As far as I’m aware, Unicode currently contains the following double-struck letters:
Double-struck Unicode characters (grouping and labelling by me)
| Label | Block | Characters / description | Unicode version | Unicode codepoints |
|---|---|---|---|---|
| L1 | Letterlike Symbols | ℂ, ℍ, ℕ, ℙ, ℚ, ℝ, ℤ | 1.x | 2102, 210D, 2115, 2119, 211A, 211D, 2124 |
| L2 | ℽ (gamma), ℾ (Gamma), ℿ (Pi) | 3.2 | 213D–213F |
|
| L3 | ⅅ, ⅆ, ⅇ, ⅈ, ⅉ (italic) | — | 2145–2149 |
|
| L4 | ⅀ (summation sign) | — | 2140 |
|
| L5 | ℼ (pi) | 4.1 | 213C |
|
| M1 | Mathematical Alphanumeric Symbols | Remaining Capital Latin | 3.1 | 1D538–1D550 |
| M2 | Small Latin | — | 1D552–1D56B |
|
| M3 | Digits | — | 1D7D8–17DE1 |
|
| A1 | Arabic Mathematical Alphabetic Symbols | Arabic Letters | 6.1 | 1EEA1–1EEBB |
I think that the following would be natural groups of characters that a (non-Arabic) font could cover:
Possible coverage groups
| Characters | Coverage | covered Unicode version |
|---|---|---|
| (None) | ||
| Essential letters ℕ, ℤ, ℚ, ℝ, ℂ | partially L1 | partially 1.x |
| Upright capital Latin letters in LetterLike Symbols: ℕ, ℤ, ℚ, ℝ, ℂ, ℍ, ℙ | L1 | 1.x |
| Capital Latin letters | L1, M1 | 1.x, partially 3.1 |
| Capital Latin letters, digits | L1, M1, M3 | 1.x, partially 3.1 |
| Capital Latin letters, small Latin letters, digits | L1, M1–M3 | 3.1 |
| Non-Arabic | L1–L5, M1–M3 | 4.1 |
- One could argue that L2–L5 should be included earlier since they are in the block LetterLike Symbols, which is “more fundamental” than Mathematical Alphanumeric Symbols.
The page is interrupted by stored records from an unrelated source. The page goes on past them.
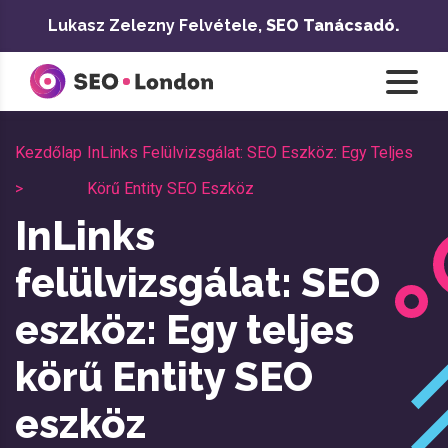
Ugrás
Lukasz Zelezny Felvétele,
SEO Tanácsadó.
a
tartalomra
Kezdőlap
InLinks Felülvizsgálat: SEO Eszköz: Egy Teljes
>
Körű Entity SEO Eszköz
InLinks
felülvizsgálat: SEO
eszköz: Egy teljes
körű Entity SEO
eszköz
But these characters have been added only after M1–M3, and also don’t seem to be particularly important: Unicode 3.2 and 4.1 came out in 2000 and 2002 respectively, and no further double-struck Greek letters (L2, L5) or italic double-struck letters (L3) have been added since them.
- Both small Latin letters and digits contain only one actually significant character (𝕜 and 𝟙 respectively). So it’s a bit hard to say which one is more important. I’d say digits because 𝟙 has a wider range of usage.
- Another approach would be to add both 𝟙 and 𝕜 after the capital Latin letters, even if no other small Latin letters or digits are added.
Which of these groups to implement probably depends on the intended usage of a font, as well as the amount of work that one can put into it.
PS.
For the Monaspace fonts, a possibly interesting point of reference is Lean’s mathlib4 library.
Frequencies of double-struck letters in mathlib4 (counted by lines in which they appear)
𝔸 544
𝔹 11
ℂ 5678
𝔻 62
𝔼 208
𝔽 14
𝔾 1
ℍ 640
𝕀 16
𝕁 0
𝕂 511
𝕃 0
𝕄 22
ℕ 26159
𝕆 78
ℙ 306
ℚ 3383
ℝ 25686
𝕊 101
𝕋 3
𝕌 9
𝕍 0
𝕎 299
𝕏 0
𝕐 0
ℤ 9814
𝕒 0
𝕓 0
𝕔 0
𝕕 0
𝕖 4
𝕗 0
𝕘 0
𝕙 0
𝕚 0
𝕛 0
𝕜 19953
𝕝 141
𝕞 4
𝕟 0
𝕠 0
𝕡 0
𝕢 29
𝕣 0
𝕤 0
𝕥 0
𝕦 0
𝕧 0
𝕨 0
𝕩 0
𝕪 0
𝕫 0
𝟘 0
𝟙 4444
𝟚 0
𝟛 0
𝟜 0
𝟝 0
𝟞 0
𝟟 0
𝟠 0
𝟡 0
ℽ 0
ℾ 0
ℿ 0
ⅅ 0
ⅆ 0
ⅇ 0
ⅈ 0
ⅉ 0
⅀ 0
ℼ 0
The following can be seen:
- Out of the capital Latin letters, 21/26 are in use, with 12/26 appearing more than a hundred times. The five essential letters are also by far the most used ones.
- Out of the small capital letters, only five are used: 𝕖 (4 times), 𝕜 (19953 times), 𝕝 (414 times), 𝕞 (4 times), 𝕢 (29 times).
- Out of the digits, only 𝟙 is used (4444 times).
- The characters in L2–L5 are never used.
very interesting! thanks so much, this is really useful information.